Can Large Language Models Keep Up? Benchmarking Online Adaptation to Continual Knowledge Streams

This paper introduces OAKS, a benchmark designed to evaluate large language models' ability to adapt to continuously evolving knowledge streams, revealing that current state-of-the-art models and agentic memory systems struggle with accurate state-tracking and are highly susceptible to distraction in dynamic environments.

Jiyeon Kim, Hyunji Lee, Dylan Zhou, Sue Hyun Park, Seunghyun Yoon, Trung Bui, Franck Dernoncourt, Sungmin Cha, Minjoon Seo

Published Tue, 10 Ma
📖 5 min read🧠 Deep dive

Imagine you are hiring a personal assistant to help you manage a very chaotic, fast-moving life. Every day, new information arrives: your boss changes the meeting time, your friend moves to a new house, and the weather forecast updates every hour.

Your goal is to test if this assistant can keep up. Can they instantly forget the old info and remember the new info without getting confused? Can they answer questions correctly right now, even if the answer was different five minutes ago?

This paper introduces a new test called OAKS (Online Adaptation to Continual Knowledge Streams) to see if modern AI models (Large Language Models) can actually do this.

Here is the breakdown of their findings using simple analogies:

1. The Test: A Story That Keeps Changing

The researchers created two "storybooks" for the AI to read, but with a twist:

  • The Synthetic Book (OAKS-B): Imagine a story where a character named "Bob" moves from the kitchen to the living room, then to the garage, then back to the kitchen, and then to the basement. Every few sentences, Bob moves again. The AI is asked, "Where is Bob?" after every single sentence.
  • The Real Book (OAKS-N): They took real novels (like Pride and Prejudice or Frankenstein) and broke them into small chunks. In these stories, characters' feelings, relationships, and locations change constantly.

The Challenge: The AI has to read the story as it comes, chunk by chunk. It cannot go back and re-read the whole book. It has to answer the question based only on what it has read so far, updating its answer every time the story changes.

2. The Results: The AI Gets Lost in the Noise

The researchers tested 14 different AI models, including the smartest ones available today (like Gemini 3 and Qwen). The results were surprising and a bit disappointing:

  • The "Forgetful" Problem: Even the smartest models struggled. They often got the answer right at the beginning, but when the story changed, they either didn't update (stuck on the old answer) or updated too much (changed their answer when they shouldn't have).
  • The "Distracted" Problem: As the story got longer, the AI started to get confused by all the text it had already read. It's like trying to listen to a friend talk about a new job while they are also shouting about their old job, the weather, and what they had for lunch. The AI often lost track of the current fact.
  • The Numbers: The best models only got about 66% of the answers right on the synthetic test and 75% on the real novels. That sounds okay, but for a "super-intelligent" AI, it means they are failing nearly 1 out of every 3 or 4 times in a dynamic situation.

3. Why Did They Fail? (The "Over-Thinker" vs. The "Stubborn" Robot)

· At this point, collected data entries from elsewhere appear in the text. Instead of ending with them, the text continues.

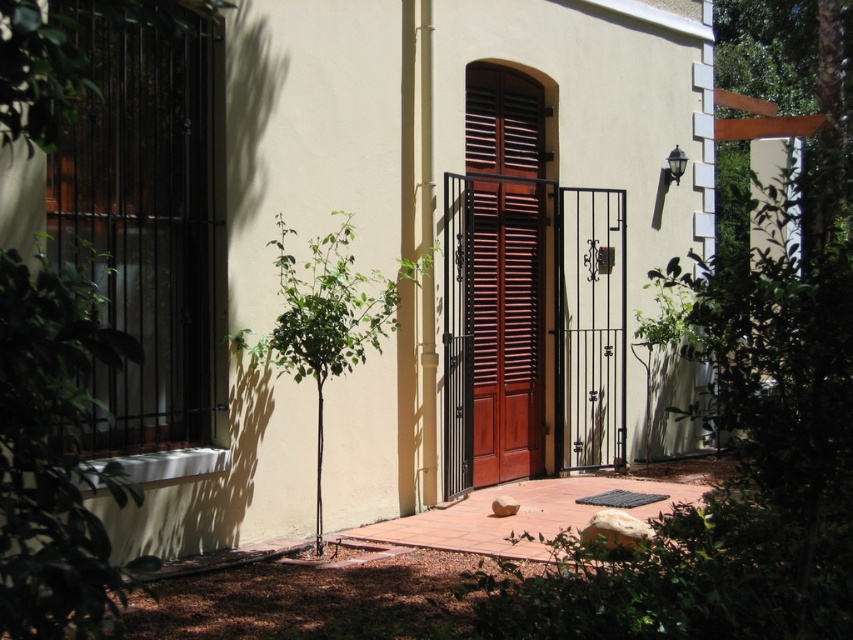 Question: Which of the following is the farthest from the observer?

Choices:
 (A) brown wooden shutters at center
 (B) black matte shutter at left

Answer: (A)

Question: Can you confirm if black matte shutter at left is positioned to the left of brown wooden shutters at center?

Choices:
 (A) no
 (B) yes

Answer: (B)

Question: Is black matte shutter at left smaller than brown wooden shutters at center?

Choices:
 (A) yes
 (B) no

Answer: (A)

Question: Does black matte shutter at left have a greater width compared to brown wooden shutters at center?

Choices:
 (A) no
 (B) yes

Answer: (A)

Question: Among these points, which one is nearest to the camera?

Choices:
 (A) (473, 481)
 (B) (107, 320)

Answer: (B)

The researchers analyzed how the AI failed and found two main personality types of errors:

  • The "Over-Thinker" (Volatility): Some models were too jumpy. If the story mentioned a character moving, they would immediately change their answer, even if the story later said, "Just kidding, he stayed put." They couldn't distinguish between a temporary mention and a permanent change.
  • The "Stubborn" Robot (Obstinacy): Other models were too slow. They would keep saying "Bob is in the kitchen" even after the story clearly stated, "Bob is now in the basement." They refused to let go of the old information.

4. Did "Thinking Harder" Help?

The researchers tried turning on a "Thinking Mode" (where the AI pauses to reason before answering).

  • Good News: It helped the AI get better at complex logic puzzles (like comparing two characters).
  • Bad News: It didn't fix the core problem. The AI still got distracted by the long stream of text. Thinking harder didn't stop them from forgetting the most recent update.

5. The "Retrieval" Shortcut Didn't Work Either

The researchers tried giving the AI a "search engine" (RAG) so it could look back at the story to find the answer, rather than just remembering it.

  • The Result: It didn't help much. When the story is constantly changing, searching for the "right" piece of information is like trying to find a specific page in a book that is being rewritten while you are reading it. The AI often picked the wrong page or got confused by the search results.

The Big Takeaway

Current AI is great at reading a static book and answering questions about it. But if you put that same AI in a real-world scenario where facts change every second (like a stock market, a live news feed, or a real-time conversation), it falls apart.

It's like having a librarian who has read every book in the world but gets confused if you ask them, "What is the weather right now?" because they are still reciting the weather report from last week.

Conclusion: We need a new generation of AI that doesn't just "know" things, but can live in a changing world, updating its memory in real-time without getting distracted or stubborn. We aren't there yet.